Well, this was exciting! Our own Chef Serge Krikorian was recently featured on THV11 KTHV’s series, The Vine, cooking up a flavorful dish called Brown Butter Pasta with Garlic Mizithra Cheese. The Vine is an hour-long, high-energy show appearing weekdays at 9:00 a.m. on Arkansas’ own THV11. It’s a mix of lifestyle, entertainment and fun. Chef Serge has been a featured chef on several previous episodes cooking up quick, easy and delicious recipes. He is scheduled to appear on upcoming shows, as well so stay tuned for more yummy mornings! If you are a visual learner (or just love watching people cook!), don’t forget to check out Cooking with the Kriks hosted by Chef Serge on Youtube.
SUBSCRIBE to the Cooking with the Kriks Youtube channel and stay up-to-date on all the fabulous recipes Chef Serge Krikorian shares just for you! Find recipes like Mediterranean chicken breast, pistachio-crusted lamb chops, Nashville hot chicken wings and so much more. Learn to cook the best international fusion-cuisine recipes with Arkansas Chef Serge Krikorian with so much ease from the comfort of your home on Youtube…what are you waiting for?
Thank you to the entire crew at THV11 KTHV and especially to The Vine hosts, Adam Beldsoe and Ashley King, for having Vibrant Occasions Catering on to whip up something fabulous!

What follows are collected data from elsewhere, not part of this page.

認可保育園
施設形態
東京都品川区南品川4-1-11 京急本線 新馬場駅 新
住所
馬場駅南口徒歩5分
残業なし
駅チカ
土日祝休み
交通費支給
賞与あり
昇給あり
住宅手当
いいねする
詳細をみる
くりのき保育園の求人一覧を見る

Brown Butter Pasta with Garlic Mizithra Cheese Recipe
1 stick unsalted butter (4 oz.)
1 cup pancetta, diced into small pieces
3 whole garlic cloves, finely diced
3/4 cup Mizithra cheese, finely shredded
2 cups of baby bella mushrooms, sliced
3/4 lbs. angel hair or capellini pasta
Salt and pepper to taste
Brown the butter by putting it in a small pot and melt on low heat. Be careful not to burn the butter but continue to cook over very low heat until the butter turns a golden brown (about 45 minutes). Remove from heat and skim the foam off the top.
Meanwhile, cook the capellini or angel hair pasta according to package directions. Drain, rinse with cold water until cool to the touch, and toss with a little olive oil to keep from sticking. Set aside.

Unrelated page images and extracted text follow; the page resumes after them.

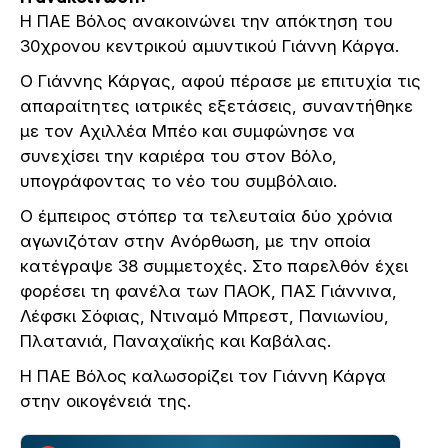
Η ΠΑΕ Βόλος ανακοινώνει την απόκτηση του
30χρονου κεντρικού αμυντικού Γιάννη Κάργα.
Ο Γιάννης Κάργας, αφού πέρασε με επιτυχία τις
απαραίτητες ιατρικές εξετάσεις, συναντήθηκε
με τον Αχιλλέα Μπέο και συμφώνησε να
συνεχίσει την καριέρα του στον Βόλο,
υπογράφοντας το νέο του συμβόλαιο.
Ο έμπειρος στόπερ τα τελευταία δύο χρόνια
αγωνιζόταν στην Ανόρθωση, με την οποία
κατέγραψε 38 συμμετοχές. Στο παρελθόν έχει
φορέσει τη φανέλα των ΠΑΟΚ, ΠΑΣ Γιάννινα,
Λέφσκι Σόφιας, Ντιναμό Μπρεστ, Πανιωνίου,
Πλατανιά, Παναχαϊκής και Καβάλας.
Η ΠΑΕ Βόλος καλωσορίζει τον Γιάννη Κάργα
στην οικογένειά της.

While butter and pasta are cooking, preheat a thick bottom skillet. Add diced pancetta and cook until fat is rendered and pancetta is crispy. Remove to a plate topped with a paper towel to drain.

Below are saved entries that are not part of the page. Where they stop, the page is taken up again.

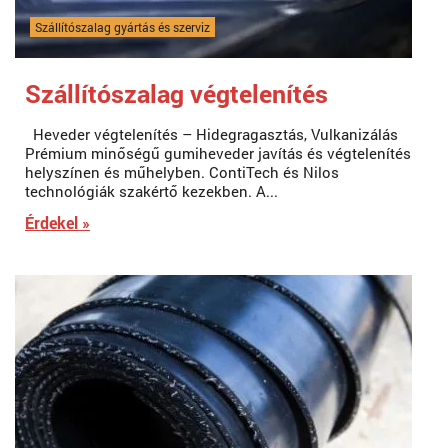
Szállítószalag gyártás és szerviz
Szállítószalag végtelenítés
Heveder végtelenítés – Hidegragasztás, Vulkanizálás
Prémium minőségű gumiheveder javítás és végtelenítés
helyszínen és műhelyben. ContiTech és Nilos
technológiák szakértő kezekben. A...
Érdekel »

Drain half the rendered pancetta fat and add the mushrooms to the pan. Sauté the mushrooms for 4 to 5 minutes, until cooked. Add the minced garlic and continue sauteing for another minute.
Add the cooked pasta and cook and stir until the pasta is reheated, about 2-3 minute. Add the cooked pancetta and 2/3 of the mizithra cheese to the sauté pan and stir.
Transfer pasta to 4 serving plates and garnish with remaining 1/3 of the mizithra cheese and finely chopped Italian parsley.